Gerry Kelly ‘has not rowed back’ on Sinn Fein leader’s police chief remarks

Sinn Fein leader Mary Lou McDonald’s remarks over the selection of the new PSNI chief constable have “blown apart the myth of republican support for police and the rule of law in Northern Ireland”, Jim Allister has claimed.

SF president Mary Lou McDonald yesterday indicated she wants someone outside the PSNI to replace Chief Constable George Hamilton when he retires in June.

Sinn Fein's Gerry Kelly pictured outside the Policing Board headquarters in Belfast

Sinn Fein's Gerry Kelly pictured outside the Policing Board headquarters in Belfast

The party president said she did not have confidence in any of the current senior PSNI command team to succeed Mr Hamilton.

In an interview on BBC’s Stephen Nolan Show this morning, Policing Board member Mr Kelly asked whether he felt there was anyone on the senior management of the PSNI who he felt was suitable for taking over as chief constable.

After being pressed on the matter repeatedly, the North Belfast MLA eventually said: “There are clearly people capable within the PSNI and outside it to apply for this job.”

While some have suggested that Mr Kelly’s remark’s signify a u-turn on his party leader’s stance, TUV leader Mr Allister dismissed that notion.

Mary Lou McDonald

Mary Lou McDonald

He stated: “Gerry Kelly’s comments - contrary did not how they have been interpreted by some this morning - did not row back from what McDonald said. Of course there are people within the PSNI who are able to apply but there is a huge difference between saying someone from within the PSNI can apply and saying there is a possibility of someone within the PSNI being appointed.

“If the public are to have any confidence in this appointment process Sinn Fein should have no say on the selection board for the new chief constable.”

Ms McDonald’s remarks have sparked widespread criticism from political opponents.

DUP MLA Edwin Poots MLA said there can be no preconditions on what police force a candidate comes from.

“That is fully wrong, it is unjust,” he added.

“Mary Lou McDonald needs to withdraw from this position and apologise immediately. It is going to be very difficult to have any confidence in a Sinn Fein member being on the selection panel unless there is significant retraction coming from that party.”

DUP Policing Board Member Mervyn Storey MLA said he was seeking legal advice from the Chief Executive of the Policing Board regarding Ms McDonald’s comments.

“This is a very foolish comment,” he said.

“There are many capable officers in the PSNI and to make such a blanket statement is an outrageous generalisation.

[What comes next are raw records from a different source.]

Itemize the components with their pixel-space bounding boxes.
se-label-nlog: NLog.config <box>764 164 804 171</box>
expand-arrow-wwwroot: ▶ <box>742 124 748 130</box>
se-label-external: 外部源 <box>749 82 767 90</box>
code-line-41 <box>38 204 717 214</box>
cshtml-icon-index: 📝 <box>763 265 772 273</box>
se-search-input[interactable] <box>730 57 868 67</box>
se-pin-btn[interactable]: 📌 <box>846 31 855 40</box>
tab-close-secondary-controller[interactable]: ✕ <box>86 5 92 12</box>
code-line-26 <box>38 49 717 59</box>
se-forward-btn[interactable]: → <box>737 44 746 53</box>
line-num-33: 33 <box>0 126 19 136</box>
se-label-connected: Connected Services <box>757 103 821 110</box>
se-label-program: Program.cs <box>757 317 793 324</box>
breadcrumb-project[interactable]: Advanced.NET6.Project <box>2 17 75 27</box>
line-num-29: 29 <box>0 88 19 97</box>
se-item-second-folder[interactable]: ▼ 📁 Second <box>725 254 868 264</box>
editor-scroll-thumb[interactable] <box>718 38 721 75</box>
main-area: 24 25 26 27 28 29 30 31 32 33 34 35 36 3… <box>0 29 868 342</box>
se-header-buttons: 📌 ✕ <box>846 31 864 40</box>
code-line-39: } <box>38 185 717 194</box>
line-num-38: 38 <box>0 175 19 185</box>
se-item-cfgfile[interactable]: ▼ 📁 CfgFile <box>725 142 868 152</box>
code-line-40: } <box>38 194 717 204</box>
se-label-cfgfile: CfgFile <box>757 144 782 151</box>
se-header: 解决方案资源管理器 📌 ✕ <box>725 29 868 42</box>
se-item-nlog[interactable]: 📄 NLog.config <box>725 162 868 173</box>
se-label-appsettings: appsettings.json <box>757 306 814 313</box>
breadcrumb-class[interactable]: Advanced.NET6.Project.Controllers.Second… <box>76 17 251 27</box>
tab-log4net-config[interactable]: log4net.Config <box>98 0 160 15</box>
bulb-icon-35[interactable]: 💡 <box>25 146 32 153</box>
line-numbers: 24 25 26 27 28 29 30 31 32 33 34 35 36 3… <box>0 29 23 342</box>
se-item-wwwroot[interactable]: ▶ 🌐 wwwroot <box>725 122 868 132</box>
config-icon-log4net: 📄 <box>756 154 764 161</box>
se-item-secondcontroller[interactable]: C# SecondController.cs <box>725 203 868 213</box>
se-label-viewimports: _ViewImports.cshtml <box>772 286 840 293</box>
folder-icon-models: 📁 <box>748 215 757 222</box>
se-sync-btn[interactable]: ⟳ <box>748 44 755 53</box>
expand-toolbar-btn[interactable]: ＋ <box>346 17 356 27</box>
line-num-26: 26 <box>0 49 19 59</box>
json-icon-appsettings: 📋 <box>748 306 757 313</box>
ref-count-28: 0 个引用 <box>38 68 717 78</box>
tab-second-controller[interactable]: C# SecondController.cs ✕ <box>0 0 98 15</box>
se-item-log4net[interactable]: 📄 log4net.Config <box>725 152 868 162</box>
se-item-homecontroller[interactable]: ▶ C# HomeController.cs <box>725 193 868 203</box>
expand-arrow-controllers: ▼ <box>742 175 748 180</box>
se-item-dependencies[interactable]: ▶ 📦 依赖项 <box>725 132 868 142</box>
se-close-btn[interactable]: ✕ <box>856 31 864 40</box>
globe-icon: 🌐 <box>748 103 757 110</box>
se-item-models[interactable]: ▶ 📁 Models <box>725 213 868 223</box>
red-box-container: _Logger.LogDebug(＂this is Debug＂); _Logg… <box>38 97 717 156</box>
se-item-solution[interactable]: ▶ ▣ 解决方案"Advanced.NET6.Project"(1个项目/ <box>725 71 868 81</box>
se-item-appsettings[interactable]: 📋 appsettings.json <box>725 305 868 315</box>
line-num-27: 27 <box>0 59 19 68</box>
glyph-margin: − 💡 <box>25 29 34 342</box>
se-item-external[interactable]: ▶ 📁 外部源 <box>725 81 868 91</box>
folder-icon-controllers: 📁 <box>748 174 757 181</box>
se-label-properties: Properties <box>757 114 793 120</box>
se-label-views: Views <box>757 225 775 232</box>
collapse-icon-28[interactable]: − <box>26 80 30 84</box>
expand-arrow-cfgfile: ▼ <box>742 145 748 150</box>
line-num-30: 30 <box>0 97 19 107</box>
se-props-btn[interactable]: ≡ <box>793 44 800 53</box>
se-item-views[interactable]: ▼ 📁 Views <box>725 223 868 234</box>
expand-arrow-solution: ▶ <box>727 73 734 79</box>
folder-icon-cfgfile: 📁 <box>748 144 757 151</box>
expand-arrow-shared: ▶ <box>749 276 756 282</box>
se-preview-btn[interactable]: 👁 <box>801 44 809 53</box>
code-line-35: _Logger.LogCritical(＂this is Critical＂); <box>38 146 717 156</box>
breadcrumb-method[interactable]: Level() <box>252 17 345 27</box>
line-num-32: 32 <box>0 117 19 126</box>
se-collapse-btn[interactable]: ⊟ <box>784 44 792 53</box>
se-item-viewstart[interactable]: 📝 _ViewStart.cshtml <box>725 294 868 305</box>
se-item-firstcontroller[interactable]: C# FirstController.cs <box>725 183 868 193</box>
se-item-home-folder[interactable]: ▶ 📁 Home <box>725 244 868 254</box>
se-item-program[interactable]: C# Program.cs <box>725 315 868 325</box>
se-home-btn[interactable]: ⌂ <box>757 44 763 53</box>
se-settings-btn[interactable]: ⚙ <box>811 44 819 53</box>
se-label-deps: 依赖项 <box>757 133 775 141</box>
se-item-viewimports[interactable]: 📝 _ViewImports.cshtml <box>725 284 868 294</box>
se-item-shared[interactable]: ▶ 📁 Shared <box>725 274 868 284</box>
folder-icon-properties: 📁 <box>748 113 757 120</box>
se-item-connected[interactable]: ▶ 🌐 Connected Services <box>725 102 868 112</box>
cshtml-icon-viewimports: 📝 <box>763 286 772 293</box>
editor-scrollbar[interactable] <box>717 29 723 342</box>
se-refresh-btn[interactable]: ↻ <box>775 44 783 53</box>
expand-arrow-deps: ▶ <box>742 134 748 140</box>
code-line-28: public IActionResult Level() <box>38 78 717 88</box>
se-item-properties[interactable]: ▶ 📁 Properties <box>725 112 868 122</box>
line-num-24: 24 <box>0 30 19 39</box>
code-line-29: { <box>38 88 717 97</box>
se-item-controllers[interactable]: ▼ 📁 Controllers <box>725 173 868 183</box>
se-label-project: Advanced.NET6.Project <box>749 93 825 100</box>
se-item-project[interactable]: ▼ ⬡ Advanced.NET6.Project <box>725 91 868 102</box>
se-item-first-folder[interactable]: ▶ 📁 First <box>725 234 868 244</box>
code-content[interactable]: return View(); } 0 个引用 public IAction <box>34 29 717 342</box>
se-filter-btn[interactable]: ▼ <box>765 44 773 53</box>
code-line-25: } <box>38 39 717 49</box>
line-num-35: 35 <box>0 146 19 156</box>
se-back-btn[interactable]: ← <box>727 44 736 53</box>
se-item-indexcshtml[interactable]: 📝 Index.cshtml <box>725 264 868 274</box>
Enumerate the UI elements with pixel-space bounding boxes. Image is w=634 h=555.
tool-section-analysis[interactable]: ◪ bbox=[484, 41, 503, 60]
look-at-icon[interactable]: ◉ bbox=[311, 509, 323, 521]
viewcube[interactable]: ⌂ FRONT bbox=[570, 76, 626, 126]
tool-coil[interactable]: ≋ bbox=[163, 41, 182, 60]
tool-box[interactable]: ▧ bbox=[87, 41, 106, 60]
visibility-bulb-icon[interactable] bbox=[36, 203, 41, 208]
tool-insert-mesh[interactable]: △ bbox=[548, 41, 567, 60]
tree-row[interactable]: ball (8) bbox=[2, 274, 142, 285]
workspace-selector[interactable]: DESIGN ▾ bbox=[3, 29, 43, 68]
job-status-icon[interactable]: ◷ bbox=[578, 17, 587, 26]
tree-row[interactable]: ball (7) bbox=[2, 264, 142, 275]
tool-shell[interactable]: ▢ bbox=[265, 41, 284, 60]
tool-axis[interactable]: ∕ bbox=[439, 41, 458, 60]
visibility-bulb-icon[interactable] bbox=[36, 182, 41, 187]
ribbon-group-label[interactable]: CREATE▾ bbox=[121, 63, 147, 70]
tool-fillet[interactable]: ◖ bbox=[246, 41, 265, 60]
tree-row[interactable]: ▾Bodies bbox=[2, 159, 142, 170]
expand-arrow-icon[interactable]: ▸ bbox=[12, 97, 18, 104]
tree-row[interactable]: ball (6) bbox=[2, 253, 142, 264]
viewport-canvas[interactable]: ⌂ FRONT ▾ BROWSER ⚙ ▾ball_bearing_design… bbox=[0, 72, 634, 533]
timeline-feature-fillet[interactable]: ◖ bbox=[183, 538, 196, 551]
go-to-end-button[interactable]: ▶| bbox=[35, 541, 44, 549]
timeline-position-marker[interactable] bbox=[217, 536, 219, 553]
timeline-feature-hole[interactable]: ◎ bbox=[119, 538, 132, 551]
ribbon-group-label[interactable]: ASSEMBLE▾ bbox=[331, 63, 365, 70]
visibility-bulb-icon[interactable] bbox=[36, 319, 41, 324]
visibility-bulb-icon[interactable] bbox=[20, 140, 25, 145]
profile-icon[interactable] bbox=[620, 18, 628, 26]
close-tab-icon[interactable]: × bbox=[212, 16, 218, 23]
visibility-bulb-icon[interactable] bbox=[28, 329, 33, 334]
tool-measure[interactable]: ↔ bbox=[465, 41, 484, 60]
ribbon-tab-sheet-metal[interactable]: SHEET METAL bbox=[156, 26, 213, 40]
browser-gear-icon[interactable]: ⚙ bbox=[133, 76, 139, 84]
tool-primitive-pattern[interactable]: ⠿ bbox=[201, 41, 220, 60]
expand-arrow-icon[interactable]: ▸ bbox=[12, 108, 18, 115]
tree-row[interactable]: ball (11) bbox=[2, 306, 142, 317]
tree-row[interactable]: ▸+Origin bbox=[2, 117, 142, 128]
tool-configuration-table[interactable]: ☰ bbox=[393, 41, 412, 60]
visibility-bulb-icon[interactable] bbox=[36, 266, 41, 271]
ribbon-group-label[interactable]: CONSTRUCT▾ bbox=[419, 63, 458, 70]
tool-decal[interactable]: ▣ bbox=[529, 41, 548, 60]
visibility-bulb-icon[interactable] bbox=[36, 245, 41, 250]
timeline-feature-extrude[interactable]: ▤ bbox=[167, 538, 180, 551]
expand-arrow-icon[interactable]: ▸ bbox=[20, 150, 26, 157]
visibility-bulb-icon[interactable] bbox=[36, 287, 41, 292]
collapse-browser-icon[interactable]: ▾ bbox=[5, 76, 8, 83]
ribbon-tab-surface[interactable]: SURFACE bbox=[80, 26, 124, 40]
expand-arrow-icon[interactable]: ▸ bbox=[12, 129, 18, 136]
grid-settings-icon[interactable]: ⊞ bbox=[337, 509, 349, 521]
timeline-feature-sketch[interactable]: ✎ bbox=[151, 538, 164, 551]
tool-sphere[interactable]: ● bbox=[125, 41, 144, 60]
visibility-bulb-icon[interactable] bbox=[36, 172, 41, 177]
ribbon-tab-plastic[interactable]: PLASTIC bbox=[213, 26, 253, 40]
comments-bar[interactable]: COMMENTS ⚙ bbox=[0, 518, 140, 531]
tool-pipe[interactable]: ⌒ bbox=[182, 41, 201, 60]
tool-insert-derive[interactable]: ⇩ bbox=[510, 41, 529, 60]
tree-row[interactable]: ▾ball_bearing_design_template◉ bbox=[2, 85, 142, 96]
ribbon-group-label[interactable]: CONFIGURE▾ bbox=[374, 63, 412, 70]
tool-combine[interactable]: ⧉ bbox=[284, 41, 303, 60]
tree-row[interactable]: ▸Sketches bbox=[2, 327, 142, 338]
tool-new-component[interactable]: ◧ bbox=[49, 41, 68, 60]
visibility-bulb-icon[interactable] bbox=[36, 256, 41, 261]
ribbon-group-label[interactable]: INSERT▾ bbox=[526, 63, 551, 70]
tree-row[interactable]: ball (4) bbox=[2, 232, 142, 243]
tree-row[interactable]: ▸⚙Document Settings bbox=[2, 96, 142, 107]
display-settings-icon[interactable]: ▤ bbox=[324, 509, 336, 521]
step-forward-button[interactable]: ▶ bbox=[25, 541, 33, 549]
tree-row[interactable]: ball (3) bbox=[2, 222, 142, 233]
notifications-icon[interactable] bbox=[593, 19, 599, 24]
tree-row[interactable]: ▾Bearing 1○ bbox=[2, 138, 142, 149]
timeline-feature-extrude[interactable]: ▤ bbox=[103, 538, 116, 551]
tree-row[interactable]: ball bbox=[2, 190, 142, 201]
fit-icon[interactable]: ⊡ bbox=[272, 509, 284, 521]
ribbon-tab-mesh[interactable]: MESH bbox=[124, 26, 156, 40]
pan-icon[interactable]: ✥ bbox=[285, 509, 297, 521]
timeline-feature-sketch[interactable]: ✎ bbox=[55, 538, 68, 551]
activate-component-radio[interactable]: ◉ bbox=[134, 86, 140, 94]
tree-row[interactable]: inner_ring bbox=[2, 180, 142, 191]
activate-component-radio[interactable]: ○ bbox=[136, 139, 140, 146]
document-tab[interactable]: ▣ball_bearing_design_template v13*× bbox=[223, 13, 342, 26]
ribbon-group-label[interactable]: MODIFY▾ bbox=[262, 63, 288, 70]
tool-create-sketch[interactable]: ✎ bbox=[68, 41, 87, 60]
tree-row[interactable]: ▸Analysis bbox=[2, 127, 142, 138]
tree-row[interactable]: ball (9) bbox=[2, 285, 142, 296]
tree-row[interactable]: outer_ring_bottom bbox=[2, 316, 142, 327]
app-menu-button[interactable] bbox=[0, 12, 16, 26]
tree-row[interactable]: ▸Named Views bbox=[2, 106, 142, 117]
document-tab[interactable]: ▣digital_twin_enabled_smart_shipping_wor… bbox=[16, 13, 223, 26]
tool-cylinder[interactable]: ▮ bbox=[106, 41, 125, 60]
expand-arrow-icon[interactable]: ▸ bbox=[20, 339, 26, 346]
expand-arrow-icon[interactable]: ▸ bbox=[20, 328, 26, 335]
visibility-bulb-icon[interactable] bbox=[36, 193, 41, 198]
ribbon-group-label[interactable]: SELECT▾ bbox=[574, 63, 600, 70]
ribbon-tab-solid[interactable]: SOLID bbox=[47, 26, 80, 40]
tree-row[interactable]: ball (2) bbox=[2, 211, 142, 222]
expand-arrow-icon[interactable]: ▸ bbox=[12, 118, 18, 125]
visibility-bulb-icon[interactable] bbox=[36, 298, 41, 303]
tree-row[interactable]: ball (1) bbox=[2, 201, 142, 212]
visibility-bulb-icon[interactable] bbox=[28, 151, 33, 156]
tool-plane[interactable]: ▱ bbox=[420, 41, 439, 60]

“Policing Board members will be responsible for interviewing and assessing any future chief constable.

“How can any SF member sit on that panel and candidates from the PSNI expect to get a fair hearing?

“Anyone sitting on that panel must be fair and open-minded rather than having a pre-determined outcome.”

Alliance Policing Board member John Blair questioned whether Sinn Fein can remain on the interview panel to select a new chief constable.

“This was a careless and irresponsible thing to say,” said the South Antrim MLA.

“It would be the ideal scenario to have as broad a representation as possible on the selection panel which interviews candidates and decides upon George Hamilton’s replacement.

“However, this intervention from Mary Lou McDonald now begs the question as to whether any Sinn Fein representative can sit on that panel.”

The Ulster Unionist Party’s Policing Board representative, Alan Chambers, has responded by asking if Sinn Fein is preparing to withdraw support for policing.

“Mary Lou McDonald needs to be very careful in what she says,” he said.

“There will be genuine concerns that this is Sinn Fein’s way of signalling that it is preparing to withdraw support for policing in Northern Ireland.

“You would almost think they don’t want to be policed by anyone.”

In a statement, Policing Board Chair Anne Connolly said the selection and assessment processes will be based on “the key principles of merit, fairness and openness”.

She added: “This is a significant leadership position and the Board will want to attract a wide range of candidates.”